We already know what happened in the past year, we don't know what is ahead. When the prime minister was in Opposition, she campaigned by telling the people what she would do. Hence, during her recent speech two Sundays ago, she should have done the same by telling us what she would do.
It is not unreasonable for people to have expected that an IMF deal would have been sealed by now. After all, if I'm not mistaken, the prime minister did say that negotiations would have started during her first two weeks in office.
Even though there may be sensitive matters in the IMF negotiations that cannot be made public, or at least, as yet, one has to appreciate that the IMF deal is the elephant in the room, and people want to hear about some concrete aspects about it.
Though I agree with Boyne that there are some tough decisions that we the people have to make - with or without the IMF - it seems the politicians don't have sacrifices to make.
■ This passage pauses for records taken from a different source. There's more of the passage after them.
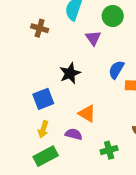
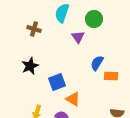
black star: (70, 73) -> (30, 66), moved
blue square: (43, 99) -> (57, 82), moved

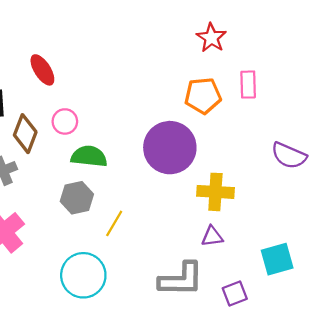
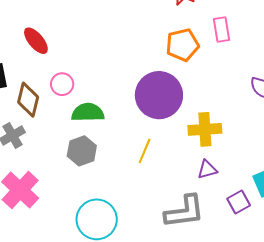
yellow line: (114, 223) -> (145, 151), moved
purple square: (235, 293) -> (239, 202), moved

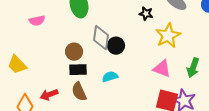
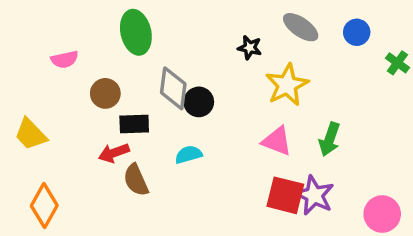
brown circle: (74, 52) -> (105, 93), moved
black rectangle: (78, 70) -> (134, 124), moved
red arrow: (49, 95) -> (114, 153), moved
Politicians talk about austerity measures, but those measures don't seem to affect them. It seems as if no matter how bad our economy gets, the life of a politician is always flourishing.
Politicians purchase seven-seater Land Cruisers to do their job when a less-expensive and smaller-gas tank five-seater RAV4, Vitara, CR-V, or Tucson could do the same job. But then again, the prime minister did say that some politicians are used to living better lives.